Warp-cli: --access-client-id and --access-client-secret no longer exist?

Hello,

How I can enroll linux device without GUI with warp-cli?

Seems like --access-client-id and --access-client-secret no longer exist?

[email protected]:~# warp-cli --version
WARP 2022.4.235

warp-cli teams-enroll --help
warp-cli-teams-enroll
Enroll with Cloudflare for Teams

USAGE:
warp-cli teams-enroll

FLAGS:
-h, --help Prints help information
-V, --version Prints version information

ARGS:

I have the same question. How are we supposed to link servers up with warp-cli? These are not users logging in “for the day”, they need to be always up and connected. I got the impression this is what service tokens were for…why would you remove this functionality?

Yes it’s crazy it was availiable when we were on Free plan, now paying Standard and thinking about Enterprise and this feature dissapear…

We need more stability of core features in SECURITY SOFTWARE because Cloudflare for Teams is now announced as SECURITY SOFTWARE.

  1. Go to https://teamname.cloudflareaccess.com/warp.
  2. Open DevTools.
  3. Login.
  4. When you get a prompt about opening a link with Cloudflare WARP, press cancel.
  5. Look at the request to auth?token=<blah> & copy the Request URL that starts with com.cloudflare.warp
  6. Run warp-cli teams-enroll-token "<paste that Request URL here>"

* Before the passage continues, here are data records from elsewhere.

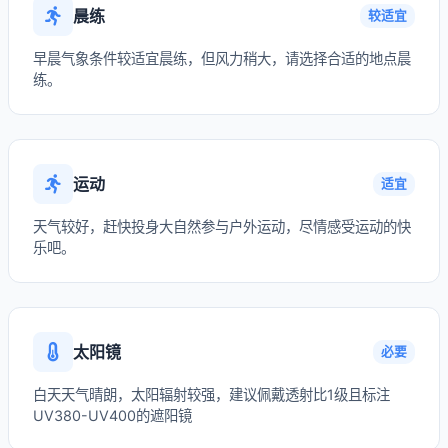
晨练
较适宜
早晨气象条件较适宜晨练，但风力稍大，请选择合适的地点晨
练。
运动
适宜
天气较好，赶快投身大自然参与户外运动，尽情感受运动的快
乐吧。
太阳镜
必要
白天天气晴朗，太阳辐射较强，建议佩戴透射比1级且标注
UV380-UV400的遮阳镜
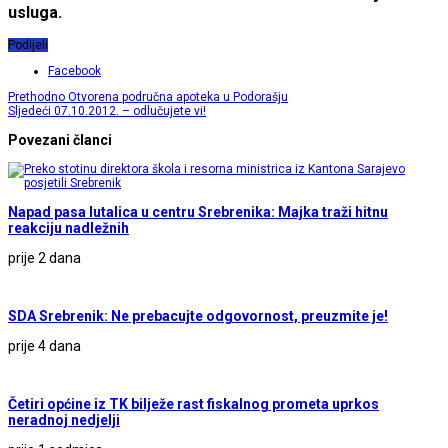
usluga.
Podijeli
Facebook
Prethodno
Otvorena područna apoteka u Podorašju
Sljedeći
07.10.2012. – odlučujete vi!
Povezani članci
Napad pasa lutalica u centru Srebrenika: Majka traži hitnu
reakciju nadležnih
prije 2 dana
SDA Srebrenik: Ne prebacujte odgovornost, preuzmite je!
prije 4 dana
Četiri općine iz TK bilježe rast fiskalnog prometa uprkos
neradnoj nedjelji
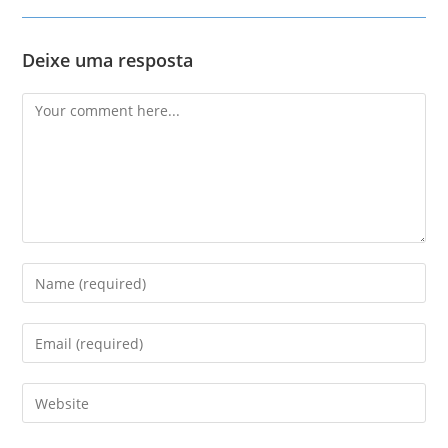
Deixe uma resposta
Comment
Enter
your
name
Enter
or
your
username
email
Enter
to
address
your
comment
to
website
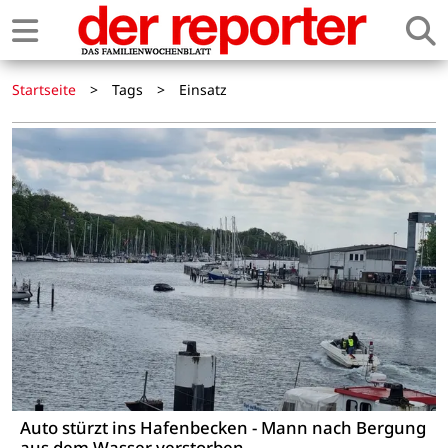
Startseite
>
Tags
>
Einsatz
Auto stürzt ins Hafenbecken - Mann nach Bergung
aus dem Wasser verstorben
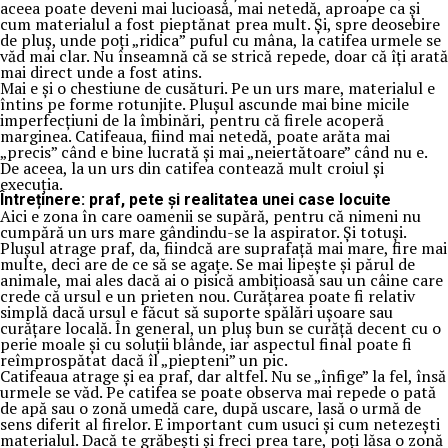
aceea poate deveni mai lucioasă, mai netedă, aproape ca și
cum materialul a fost pieptănat prea mult. Și, spre deosebire
de pluș, unde poți „ridica” puful cu mâna, la catifea urmele se
văd mai clar. Nu înseamnă că se strică repede, doar că îți arată
mai direct unde a fost atins.
Mai e și o chestiune de cusături. Pe un urs mare, materialul e
întins pe forme rotunjite. Plușul ascunde mai bine micile
imperfecțiuni de la îmbinări, pentru că firele acoperă
marginea. Catifeaua, fiind mai netedă, poate arăta mai
„precis” când e bine lucrată și mai „neiertătoare” când nu e.
De aceea, la un urs din catifea contează mult croiul și
execuția.
Întreținere: praf, pete și realitatea unei case locuite
Aici e zona în care oamenii se supără, pentru că nimeni nu
cumpără un urs mare gândindu-se la aspirator. Și totuși.
Plușul atrage praf, da, fiindcă are suprafață mai mare, fire mai
multe, deci are de ce să se agațe. Se mai lipește și părul de
animale, mai ales dacă ai o pisică ambițioasă sau un câine care
crede că ursul e un prieten nou. Curățarea poate fi relativ
simplă dacă ursul e făcut să suporte spălări ușoare sau
curățare locală. În general, un pluș bun se curăță decent cu o
perie moale și cu soluții blânde, iar aspectul final poate fi
reîmprospătat dacă îl „piepteni” un pic.
Catifeaua atrage și ea praf, dar altfel. Nu se „înfige” la fel, însă
urmele se văd. Pe catifea se poate observa mai repede o pată
de apă sau o zonă umedă care, după uscare, lasă o urmă de
sens diferit al firelor. E important cum usuci și cum netezești
materialul. Dacă te grăbești și freci prea tare, poți lăsa o zonă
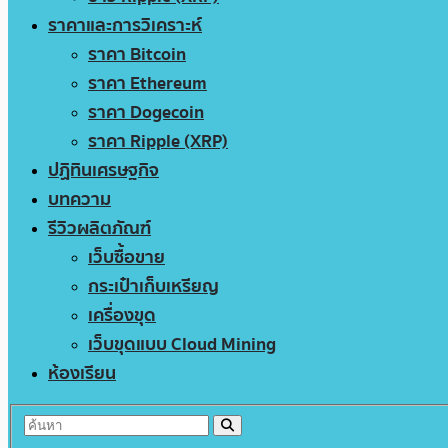
ราคาและการวิเคราะห์
ราคา Bitcoin
ราคา Ethereum
ราคา Dogecoin
ราคา Ripple (XRP)
ปฏิทินเศรษฐกิจ
บทความ
รีวิวผลิตภัณฑ์
เว็บซื้อขาย
กระเป๋าเก็บเหรียญ
เครื่องขุด
เว็บขุดแบบ Cloud Mining
ห้องเรียน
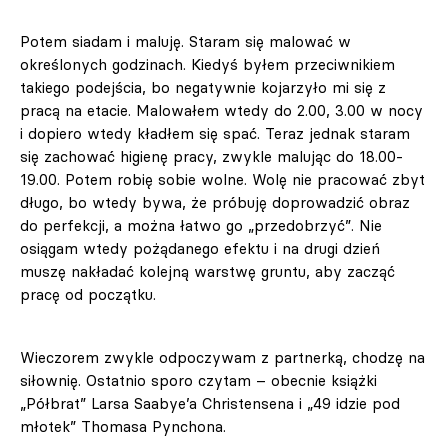
Potem siadam i maluję. Staram się malować w
określonych godzinach. Kiedyś byłem przeciwnikiem
takiego podejścia, bo negatywnie kojarzyło mi się z
pracą na etacie. Malowałem wtedy do 2.00, 3.00 w nocy
i dopiero wtedy kładłem się spać. Teraz jednak staram
się zachować higienę pracy, zwykle malując do 18.00-
19.00. Potem robię sobie wolne. Wolę nie pracować zbyt
długo, bo wtedy bywa, że próbuję doprowadzić obraz
do perfekcji, a można łatwo go „przedobrzyć”. Nie
osiągam wtedy pożądanego efektu i na drugi dzień
muszę nakładać kolejną warstwę gruntu, aby zacząć
pracę od początku.
Wieczorem zwykle odpoczywam z partnerką, chodzę na
siłownię. Ostatnio sporo czytam – obecnie książki
„Półbrat” Larsa Saabye’a Christensena i „49 idzie pod
młotek” Thomasa Pynchona.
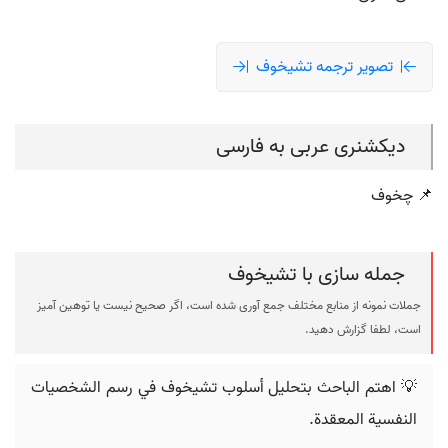
تصویر ترجمه تشيخوف
دیکشنری عربی به فارسی
📌 چخوف
جمله سازی با تشيخوف
جملات نمونه از منابع مختلف جمع آوری شده است، اگر صحیح نیست یا توهین آمیز
است، لطفا گزارش دهید.
💡 اهتم الباحث بتحليل أسلوب تشيخوف في رسم الشخصيات
النفسية المعقدة.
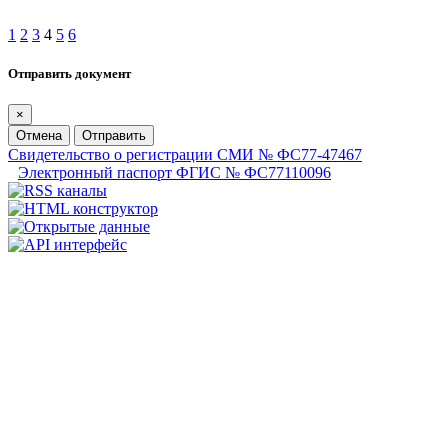
1
2
3
4
5
6
Отправить документ
×
Отмена
Отправить
Свидетельство о регистрации СМИ № ФС77-47467
Электронный паспорт ФГИС № ФС77110096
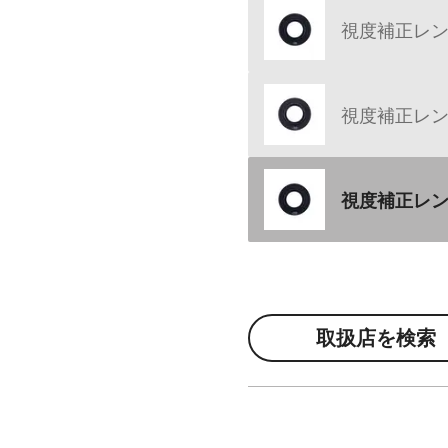
視度補正レンズ 
視度補正レンズ 
視度補正レンズ 
取扱店を検索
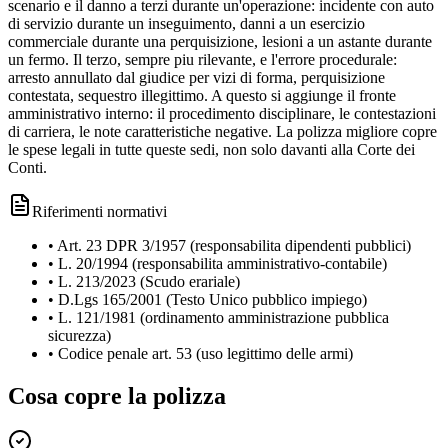
scenario e il danno a terzi durante un'operazione: incidente con auto
di servizio durante un inseguimento, danni a un esercizio
commerciale durante una perquisizione, lesioni a un astante durante
un fermo. Il terzo, sempre piu rilevante, e l'errore procedurale:
arresto annullato dal giudice per vizi di forma, perquisizione
contestata, sequestro illegittimo. A questo si aggiunge il fronte
amministrativo interno: il procedimento disciplinare, le contestazioni
di carriera, le note caratteristiche negative. La polizza migliore copre
le spese legali in tutte queste sedi, non solo davanti alla Corte dei
Conti.
Riferimenti normativi
•
Art. 23 DPR 3/1957 (responsabilita dipendenti pubblici)
•
L. 20/1994 (responsabilita amministrativo-contabile)
•
L. 213/2023 (Scudo erariale)
•
D.Lgs 165/2001 (Testo Unico pubblico impiego)
•
L. 121/1981 (ordinamento amministrazione pubblica
sicurezza)
•
Codice penale art. 53 (uso legittimo delle armi)
Cosa copre la polizza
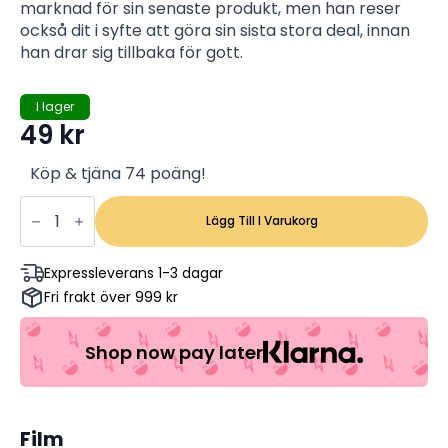
marknad för sin senaste produkt, men han reser
också dit i syfte att göra sin sista stora deal, innan
han drar sig tillbaka för gott.
I lager
49
kr
Köp & tjäna 74 poäng!
The
51st
Lägg Till I Varukorg
State
-
Samuel
Expressleverans 1-3 dagar
L.
Fri frakt över 999 kr
Jackson,
Robert
Carlyle,
Nigel
Shop now pay later
Whitmey
(Begagnad)
mängd
Film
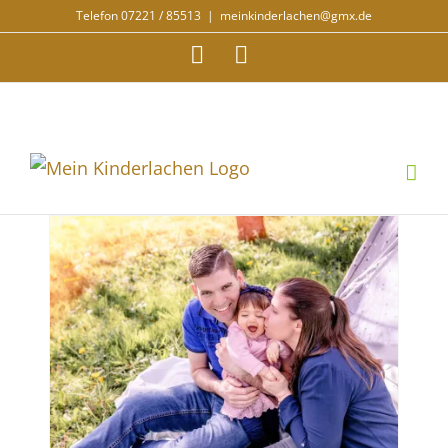
Zum
Telefon 07221 / 85513
|
meinkinderlachen@gmx.de
Inhalt
Facebook
Instagram
springen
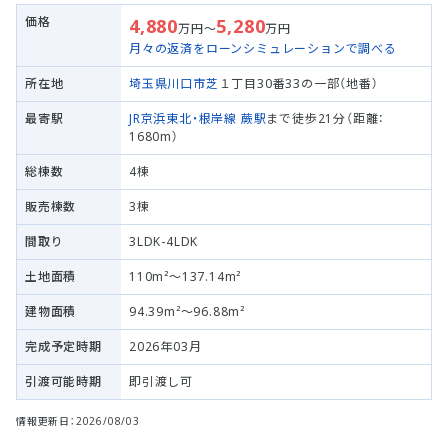
価格
4,880
5,280
万円～
万円
月々の返済をローンシミュレーションで調べる
所在地
埼玉県川口市
芝
１丁目30番33の一部（地番）
最寄駅
JR京浜東北・根岸線
蕨駅
まで徒歩21分（距離：
1680m）
総棟数
4棟
販売棟数
3棟
間取り
3LDK-4LDK
土地面積
110m²～137.14m²
建物面積
94.39m²～96.88m²
完成予定時期
2026年03月
引渡可能時期
即引渡し可
情報更新日：2026/08/03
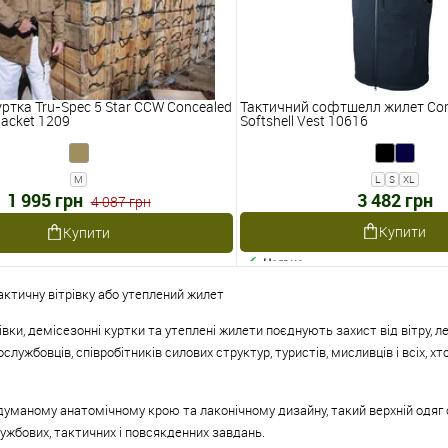
ртка Tru-Spec 5 Star CCW Concealed
Тактичний софтшелл жилет Con
 Jacket 1209
Softshell Vest 10616
M
L
S
XL
1 995 грн
3 482 грн
4 087 грн
Купити
Купити
Наявне
актичну вітрівку або утеплений жилет
рівки, демісезонні куртки та утеплені жилети поєднують захист від вітру, 
службовців, співробітників силових структур, туристів, мисливців і всіх, 
уманому анатомічному крою та лаконічному дизайну, такий верхній одяг
ужбових, тактичних і повсякденних завдань.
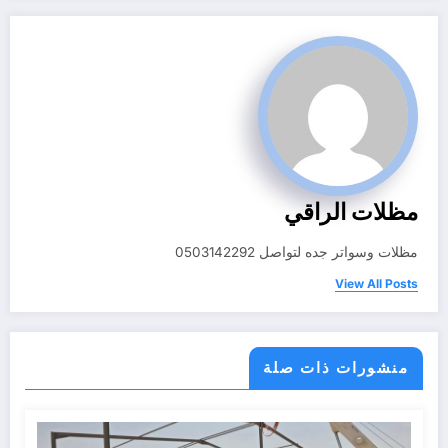
مظلات الراقي
مظلات وسواتر جده لتواصل 0503142292
View All Posts
منشورات ذات صلة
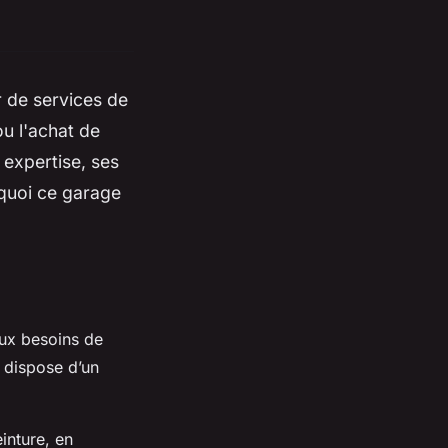
r de services de
ou l'achat de
 expertise, ses
rquoi ce garage
aux besoins de
 dispose d’un
einture, en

Ideal? Probably not - but it works.

Source: strings on /usr/bin/warp-cli

image

Maybe the Zero Trust team can chime in with a more seamless flow.

Kian,

Thanks for looking into this, I realize this is outside your scope. This doesn’t work in practice. I’m doing a fresh install on an Ubuntu 20.04 VM (I can post every single step if you’d like). The main thing is that I do the warp-cli register and warp-cli connect and those work fine.

I can certainly follow your directions, that isn’t the issue. I can run warp-cli teams-enroll-token ... and I get a Success in response. But it isn’t actually making things any better. It is actually making things works. After running register and connect if I run curl https://www.cloudflare.com/cdn-cgi/trace/ I get warp=on but gateway=off. My hope was that by running warp-cli teams-enroll, I could get gateway=on as well. But, in fact, after running the commands you suggest, not only do I get gateway=off, I also get warp=off, i.e., is appears to cancel out the previous warp-cli connect command.

Keep in mind, I’d obviously like scriptable way of implementing this for each new VM we try to deploy. So yes, in that sense it isn’t ideal. But that isn’t the part that is so frustrating here, it is the fact that none of this is even documented (and by that I mean in the documentation). Installing to headless Linux servers is a HUGE part of our use case and it is a bit shocking to me that while “Linux support” has been touted for some time, this particular use case seems to have been completely ignored. I’m not complaining, you’ve gone out of your way to help. But I’m just pointing out that a little bit of documentation could go a long way here in improving support for what must be a common use case (that or I do not understand at all what this product is for…which is entirely possible).

In any case, I’m still completely stuck.